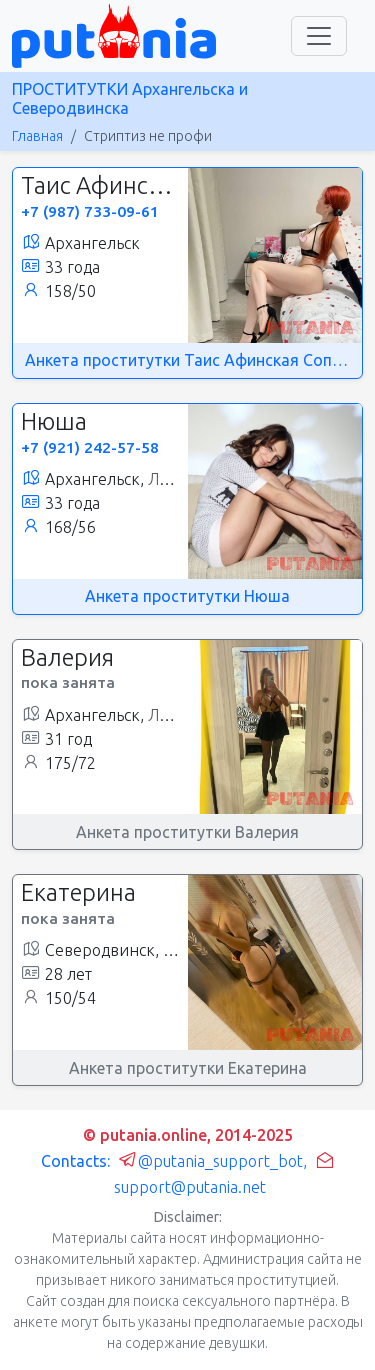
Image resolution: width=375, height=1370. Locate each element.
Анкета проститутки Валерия (187, 832)
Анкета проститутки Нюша (187, 596)
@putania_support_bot (210, 1161)
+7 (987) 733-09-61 (90, 211)
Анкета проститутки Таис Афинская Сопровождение (187, 360)
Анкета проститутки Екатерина (188, 1068)
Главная (37, 136)
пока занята (68, 682)
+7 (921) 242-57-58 (90, 447)
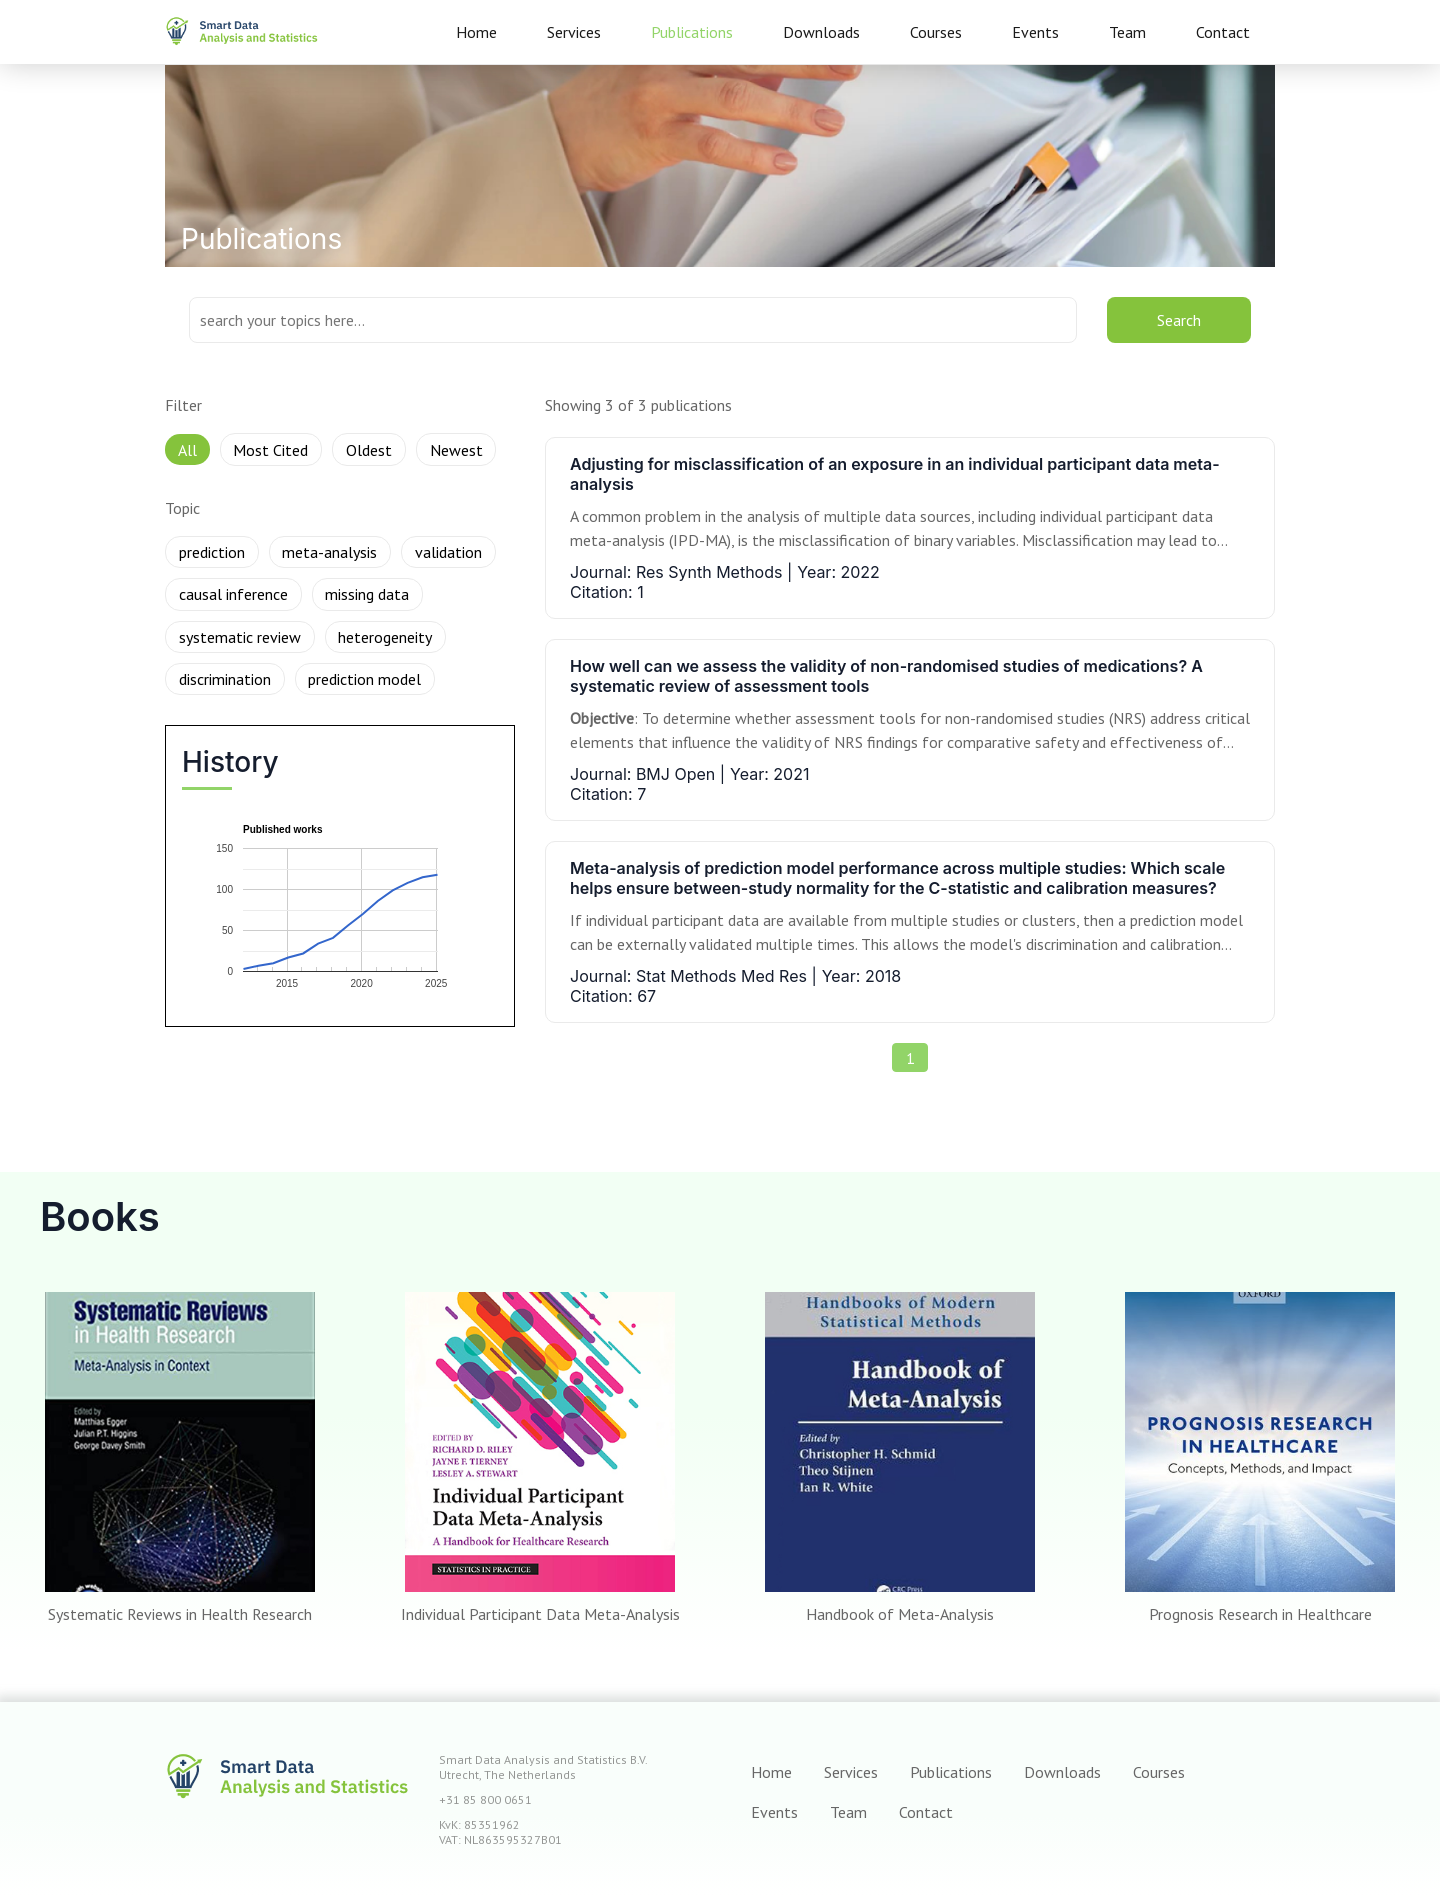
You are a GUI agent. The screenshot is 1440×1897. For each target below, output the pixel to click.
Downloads (821, 32)
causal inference (233, 594)
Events (1035, 32)
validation (448, 552)
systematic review (240, 637)
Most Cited (270, 450)
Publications (692, 32)
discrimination (225, 679)
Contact (1223, 32)
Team (1127, 32)
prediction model (364, 679)
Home (476, 32)
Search (1179, 320)
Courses (936, 32)
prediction (212, 552)
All (187, 450)
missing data (367, 594)
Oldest (369, 450)
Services (574, 32)
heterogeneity (385, 637)
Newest (456, 450)
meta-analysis (329, 552)
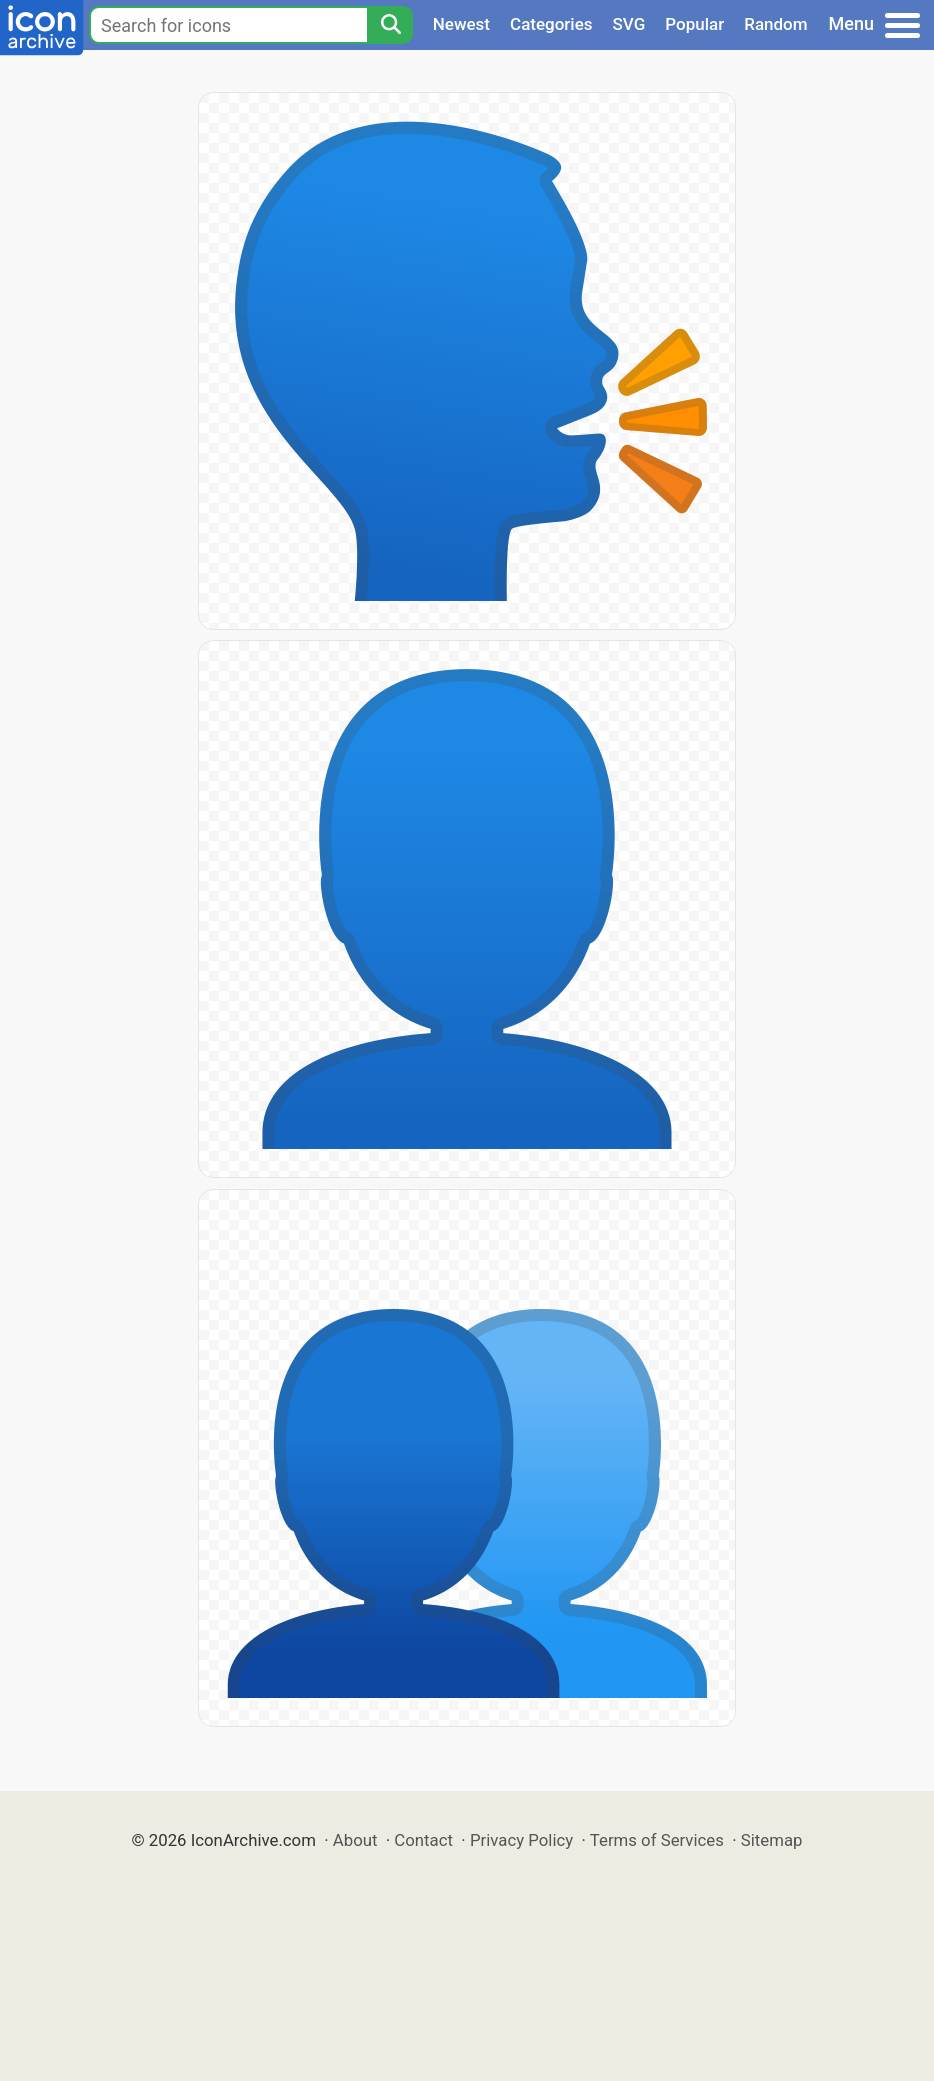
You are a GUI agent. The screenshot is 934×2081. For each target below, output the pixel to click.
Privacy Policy (521, 1840)
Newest (461, 24)
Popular (694, 24)
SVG (629, 24)
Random (775, 24)
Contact (423, 1840)
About (355, 1840)
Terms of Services (657, 1840)
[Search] (390, 25)
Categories (551, 24)
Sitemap (772, 1840)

Task brief —
The records above should be reproduced exactly, with the pictures omitted.

Worked solution —
Image resolution: width=375, height=1370. Locate each element.
Анкета проститутки Валерия (187, 832)
Анкета проститутки Нюша (187, 596)
@putania_support_bot (210, 1161)
+7 (987) 733-09-61 (90, 211)
Анкета проститутки Таис Афинская Сопровождение (187, 360)
Анкета проститутки Екатерина (188, 1068)
Главная (37, 136)
пока занята (68, 682)
+7 (921) 242-57-58 (90, 447)
You are a GUI agent. The screenshot is 1440×1897. For each target below, output the pixel to click.
Downloads (821, 32)
causal inference (233, 594)
Events (1035, 32)
validation (448, 552)
systematic review (240, 637)
Most Cited (270, 450)
Publications (692, 32)
discrimination (225, 679)
Contact (1223, 32)
Team (1127, 32)
prediction model (364, 679)
Home (476, 32)
Search (1179, 320)
Courses (936, 32)
prediction (212, 552)
All (187, 450)
missing data (367, 594)
Oldest (369, 450)
Services (574, 32)
heterogeneity (385, 637)
Newest (456, 450)
meta-analysis (329, 552)
You are a GUI agent. The screenshot is 934×2081. For each target below, output the pixel to click.
Privacy Policy (521, 1840)
Newest (461, 24)
Popular (694, 24)
SVG (629, 24)
Random (775, 24)
Contact (423, 1840)
About (355, 1840)
Terms of Services (657, 1840)
[Search] (390, 25)
Categories (551, 24)
Sitemap (772, 1840)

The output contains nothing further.